Nel 2017 il Milan mi manda in prestito. Vado alla Ternana in B. Arrivo con entusiasmo e un po’ di incoscienza propria dei giovani. Dopo qualche settimana, però, queste sensazioni mi lasciano. Sono iniziati i primi errori. Critiche e pressioni. E io non sono abituato. Non so cosa fare e come gestire tutto questo. Mi viene il panico. Sono spaventato e non ho più certezze. Dentro di me vive una costante sensazione di insicurezza. Non mi abbandona mai. La testa si riempie di pensieri. Non sono più io. Gioco male, sbaglio. Mi mettono da parte. Non sto bene.

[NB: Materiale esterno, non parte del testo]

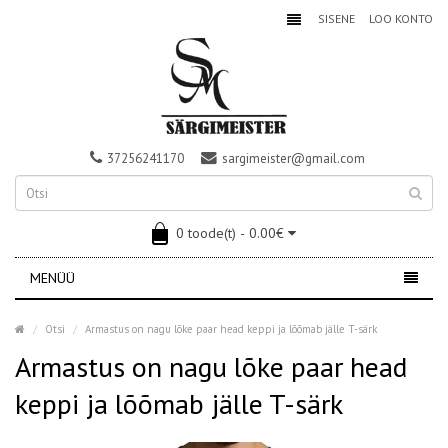
SISENE
LOO KONTO
37256241170
sargimeister@gmail.com
0 toode(t) - 0.00€
MENÜÜ
Otsi
Armastus on nagu lõke paar head keppi ja lõõmab jälle T-särk
Armastus on nagu lõke paar head
keppi ja lõõmab jälle T-särk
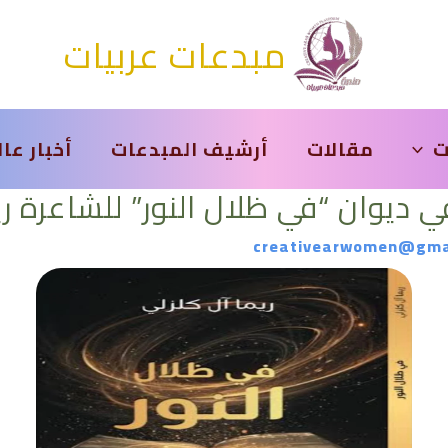
مبدعات عربيات
ت
مقالات
أرشيف المبدعات
أخبار عا
ي ديوان “في ظلال النور” للشاعرة ري
creativearwomen@gma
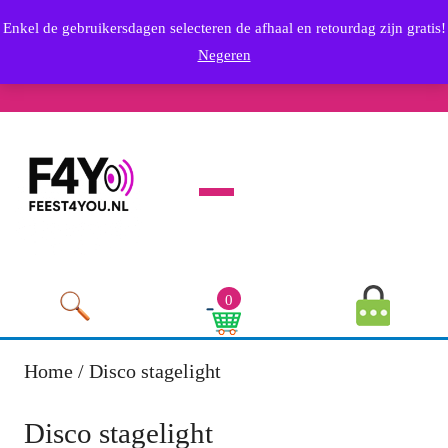
Skip
info@feest4you.nl
Enkel de gebruikersdagen selecteren de afhaal en retourdag zijn gratis!
to
Email
0636569249
Negeren
content
Phone
Youtube
Facebook
Twitter
RSS
Linkedin
Instagram
Skip
Number
to
content
Open
Menu
MyAccou
0
Image
Cart
Image
Home
/ Disco stagelight
Disco stagelight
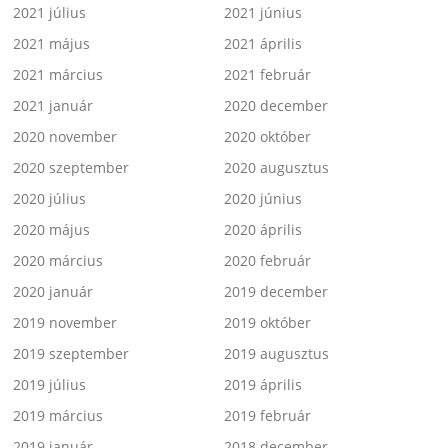
2021 július
2021 június
2021 május
2021 április
2021 március
2021 február
2021 január
2020 december
2020 november
2020 október
2020 szeptember
2020 augusztus
2020 július
2020 június
2020 május
2020 április
2020 március
2020 február
2020 január
2019 december
2019 november
2019 október
2019 szeptember
2019 augusztus
2019 július
2019 április
2019 március
2019 február
2019 január
2018 december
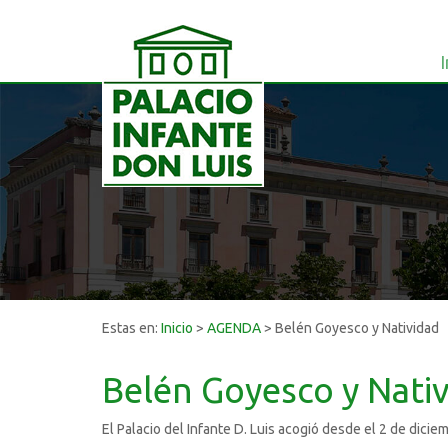
I
Estas en:
Inicio
>
AGENDA
>
Belén Goyesco y Natividad
Belén Goyesco y Nati
El Palacio del Infante D. Luis acogió desde el 2 de dici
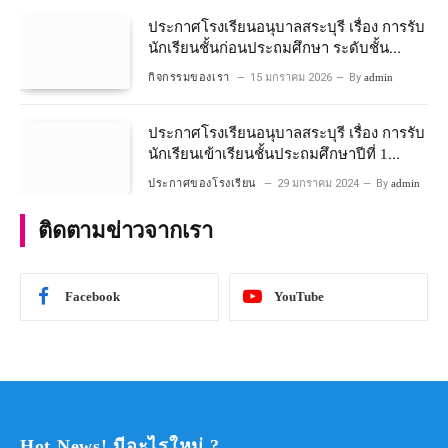
ประกาศโรงเรียนอนุบาลสระบุรี เรื่อง การรับ
นักเรียนชั้นก่อนประถมศึกษา ระดับชั้น
อนุบาลปีที่ ๒ ประจำปีการศึกษา ๒๕๖๙
กิจกรรมของเรา
15 มกราคม 2026
By
admin
ประกาศโรงเรียนอนุบาลสระบุรี เรื่อง การรับ
นักเรียนเข้าเรียนชั้นประถมศึกษาปีที่ 1
โครงการห้องเรียนพิเศษ วิทยาศาสตร์ และ
ประกาศของโรงเรียน
29 มกราคม 2024
By
admin
คณิตศาสตร์ ประจําปีการศึกษา 2567
ติดตามข่าวจากเรา
Facebook
YouTube
Hot News! มีอะไรใหม่ ?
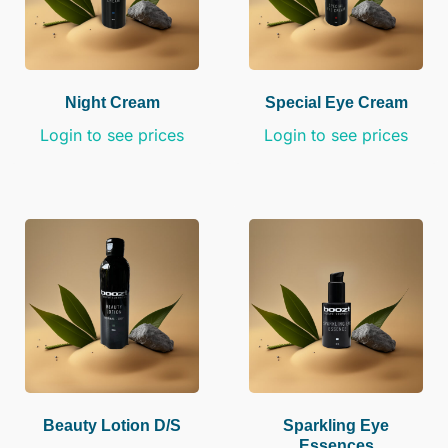
Night Cream
Special Eye Cream
Login to see prices
Login to see prices
Beauty Lotion D/s
Sparkling Eye
Essences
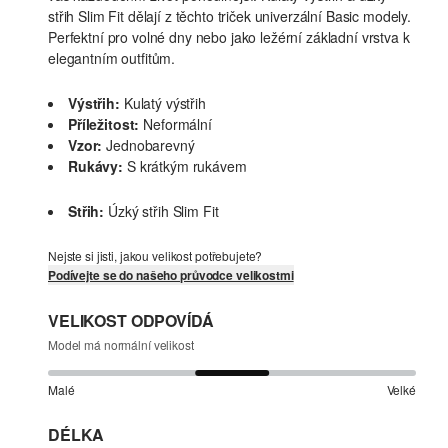
střih Slim Fit dělají z těchto triček univerzální Basic modely.
Perfektní pro volné dny nebo jako ležérní základní vrstva k
elegantním outfitům.
Výstřih:
Kulatý výstřih
Příležitost:
Neformální
Vzor:
Jednobarevný
Rukávy:
S krátkým rukávem
Střih:
Úzký střih Slim Fit
Nejste si jisti, jakou velikost potřebujete?
Podívejte se do našeho průvodce velikostmi
VELIKOST ODPOVÍDÁ
Model má normální velikost
Malé
Velké
DÉLKA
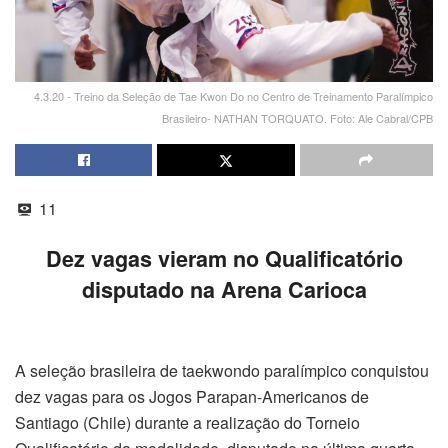
4.3.20 - Treino da Seleção de Tae Kwon Do no Centro de Treinamento Paralímpico
Brasileiro- NATHAN TORQUATO. Foto: Ale Cabral/CPB
11
Dez vagas vieram no Qualificatório
disputado na Arena Carioca
A seleção brasileira de taekwondo paralímpico conquistou
dez vagas para os Jogos Parapan-Americanos de
Santiago (Chile) durante a realização do Torneio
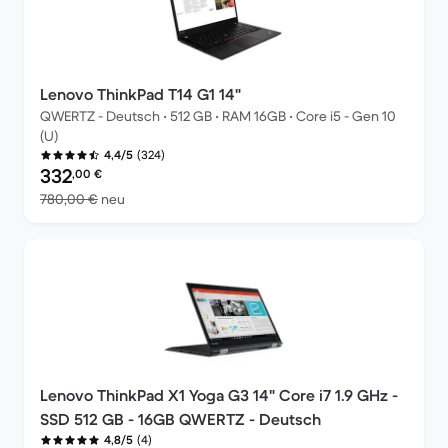
Lenovo ThinkPad T14 G1 14"
QWERTZ - Deutsch • 512 GB • RAM 16GB • Core i5 - Gen 10
(U)
(324)
4,4/5
Preis des erneuerten Produkts:
332
,00
€
Im Vergleich zum Neupreis von 780,00 €
780,00 €
neu
Lenovo ThinkPad X1 Yoga G3 14" Core i7 1.9 GHz -
SSD 512 GB - 16GB QWERTZ - Deutsch
(4)
4,8/5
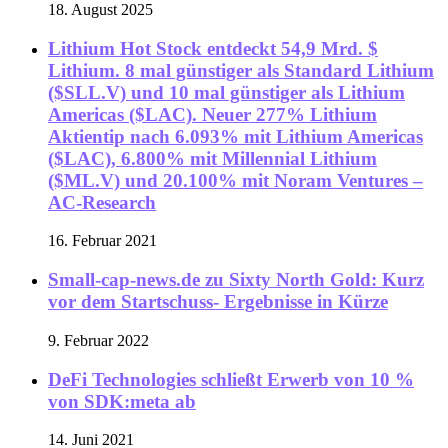
18. August 2025
Lithium Hot Stock entdeckt 54,9 Mrd. $
Lithium. 8 mal günstiger als Standard Lithium
($SLL.V) und 10 mal günstiger als Lithium
Americas ($LAC). Neuer 277% Lithium
Aktientip nach 6.093% mit Lithium Americas
($LAC), 6.800% mit Millennial Lithium
($ML.V) und 20.100% mit Noram Ventures –
AC-Research
16. Februar 2021
Small-cap-news.de zu Sixty North Gold: Kurz
vor dem Startschuss- Ergebnisse in Kürze
9. Februar 2022
DeFi Technologies schließt Erwerb von 10 %
von SDK:meta ab
14. Juni 2021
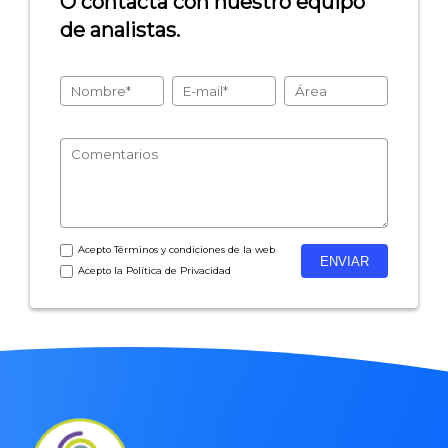
O contacta con nuestro equipo
de analistas.
- Encuestas de recursos humanos
- Encuestas de satisfacción de cliente
- Inteligencia artificial
- Investigación de mercados
- Marketing y encuestas
Acepto
Términos y condiciones
de la web
Acepto la
Política de Privacidad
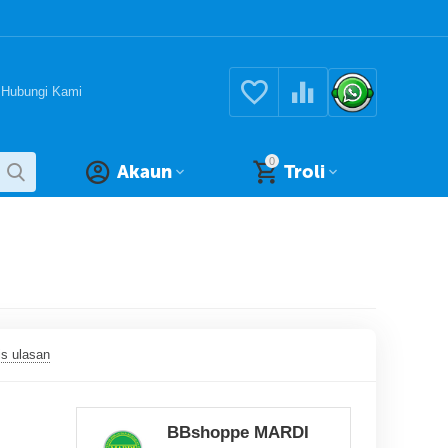
Hubungi Kami
0
Akaun
Troli
is ulasan
BBshoppe MARDI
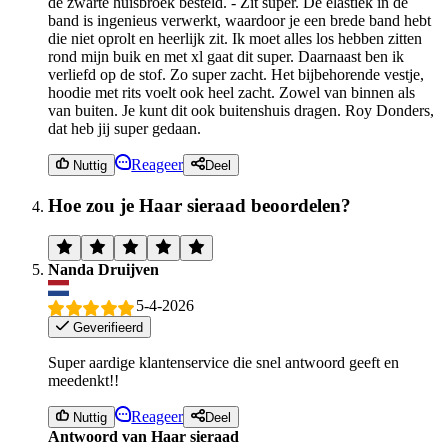
de zwarte huisbroek besteld. - Zit super. De elastiek in de
band is ingenieus verwerkt, waardoor je een brede band hebt
die niet oprolt en heerlijk zit. Ik moet alles los hebben zitten
rond mijn buik en met xl gaat dit super. Daarnaast ben ik
verliefd op de stof. Zo super zacht. Het bijbehorende vestje,
hoodie met rits voelt ook heel zacht. Zowel van binnen als
van buiten. Je kunt dit ook buitenshuis dragen. Roy Donders,
dat heb jij super gedaan.
Reageer
Nuttig
Deel
Hoe zou je Haar sieraad beoordelen?
Nanda Druijven
5-4-2026
Geverifieerd
Super aardige klantenservice die snel antwoord geeft en
meedenkt!!
Reageer
Nuttig
Deel
Antwoord van Haar sieraad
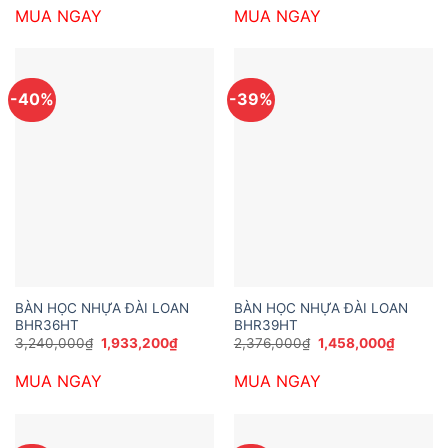
là:
tại
là:
tại
MUA NGAY
MUA NGAY
3,132,000₫.
là:
7,452,000₫.
là:
2,052,000₫.
4,968,0
-40%
-39%
BÀN HỌC NHỰA ĐÀI LOAN
BÀN HỌC NHỰA ĐÀI LOAN
BHR36HT
BHR39HT
Giá
Giá
Giá
Giá
3,240,000
₫
1,933,200
₫
2,376,000
₫
1,458,000
₫
gốc
hiện
gốc
hiện
là:
tại
là:
tại
MUA NGAY
MUA NGAY
3,240,000₫.
là:
2,376,000₫.
là:
1,933,200₫.
1,458,0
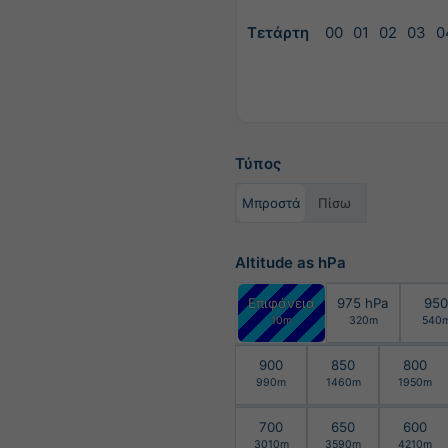
Τετάρτη
00
01
02
03
0
Τύπος
Μπροστά
Πίσω
Altitude as hPa
Επιφάνεια
975 hPa
950
10m
320m
540
900
850
800
990m
1460m
1950m
700
650
600
3010m
3590m
4210m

Questo malessere mi segue anche nelle stagioni successive. Prima a Livorno. Un anno negativo, retrocessione e fallimento del club. E poi a Reggio Calabria. Parto titolare. Non sono sicuro di me stesso. Sbaglio e lo faccio in partite decisive. Eccole, le stesse sensazioni di Terni. Non mi lasciano. E vedo i miei compagni. Vedo i loro sguardi. Non si fidano di me. E poi quelle parole che mi lasciano una ferita. Profonda, aperta. “Noi ci stiamo giocando la vita, questo ragazzino non lo capisce”. Scatta qualcosa, non voglio più sentirmi così, devo lavorare su me stesso.
La stagione successiva torno a Milano e decido di operarmi. Ho delle infiammazioni croniche ai tendini rotulei. Mi opero a entrambe contemporaneamente, non voglio perdere tempo. Mi ritrovo senza poter camminare. Lo ricordo quel giorno. Il divano è lo stesso su cui ora sono seduto. Ho paura di non guarire, mio padre deve accompagnarmi ovunque, non sono autonomo. Capisco che qualcosa in me deve cambiare. Ragiono. Ragiono su cosa possa fare. Decido di intraprendere un percorso psicologico. Sono andato da una mental coach. Nei mesi a Lecce, soprattutto dopo il ritorno da titolare contro il Brescia, dentro di me torna a vivere un fuoco. Voglio provare quelle sensazioni ogni settimana. A Pescara poi ho incontrato Nicole, la mia attuale mental coach. Mi segue da tre anni. È stata fondamentale. Con lei ho capito che non esiste un Alessandro giocatore e un Alessandro persona, sono una cosa sola.
Da quando ho iniziato ad ascoltarmi e a prendermi cura della mia salute mentale, la mia vita è cambiata. E mi spiace perché è un tema ancora sottovalutato, stigmatizzato e vissuto con imbarazzo dal mondo del calcio. L’aiuto psicologico troppo spesso viene ancora associato a una debolezza e a una mancanza di credibilità. La fragilità non è qualcosa da condannare. L’accettarla è segno di maturità e un’opportunità di crescita per trovare la migliore versione di sé stessi. Ora sono un uomo diverso. Consapevole di me, di chi sono, di chi sono stato. Ho costruito le mie personali consapevolezze che sono diventate le fondamenta della mia nuova vita. Ma non dimentico il passato. Non cambierei nulla di tutti questi anni. Gli errori, le difficoltà, le delusioni… non rimpiango niente. È solo passando e accettando la sofferenza che ci si conosce nel profondo e si rinasce. Ora capite cosa rappresentano per me Pescara e questa promozione? Cosa hanno significato quelle parole di Letizia? Cosa si nascondeva in quelle lacrime? “Plizzari, Plizzari, Plizzari”. Sento ancora lo stadio, la gente. Ecco, quelle erano lacrime di rinascita. La rinascita di Alessandro Plizzari. La mia rinascita. Disegnata con le mie mani.